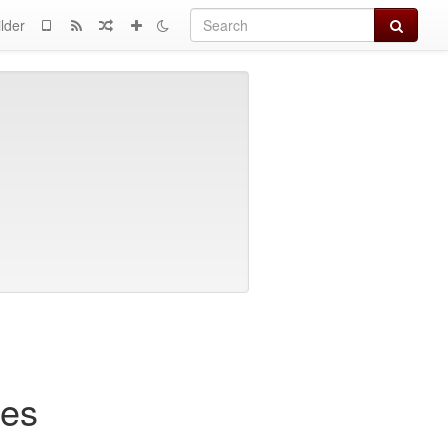
Search
lder
hes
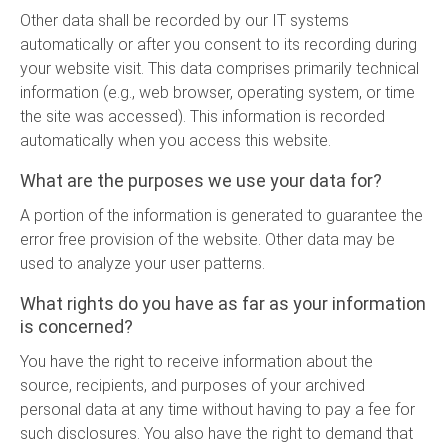
Other data shall be recorded by our IT systems
automatically or after you consent to its recording during
your website visit. This data comprises primarily technical
information (e.g., web browser, operating system, or time
the site was accessed). This information is recorded
automatically when you access this website.
What are the purposes we use your data for?
A portion of the information is generated to guarantee the
error free provision of the website. Other data may be
used to analyze your user patterns.
What rights do you have as far as your information
is concerned?
You have the right to receive information about the
source, recipients, and purposes of your archived
personal data at any time without having to pay a fee for
such disclosures. You also have the right to demand that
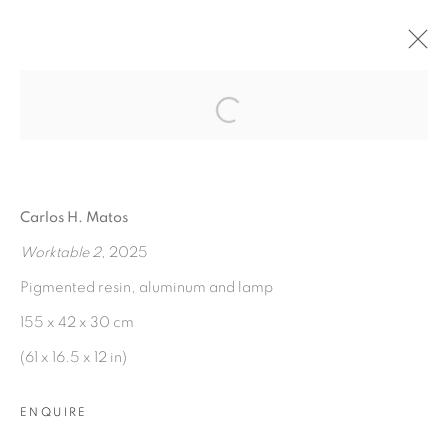
Open a larger version of the fol
FINEST HOUR IN ARCADIA
:
CARLOS H. MATOS
Carlos H. Matos
3 MAY - 28 JUNE 2025
Worktable 2
, 2025
OVERVIEW
WORKS
INSTALLATION VIEWS
PRESS RELEASE
Pigmented resin, aluminum and lamp
155 x 42 x 30 cm
(61 x 16.5 x 12 in)
MANAGE COOKIES
COPYRIGHT © 2026 PEANA
ENQUIRE
SITE BY ARTLOGIC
━━━━━━━━━━
(Brief):
Could you copy every line from the records that mentions the word "website"?

(Output):
your website visit. This data comprises primarily technical
automatically when you access this website.
error free provision of the website. Other data may be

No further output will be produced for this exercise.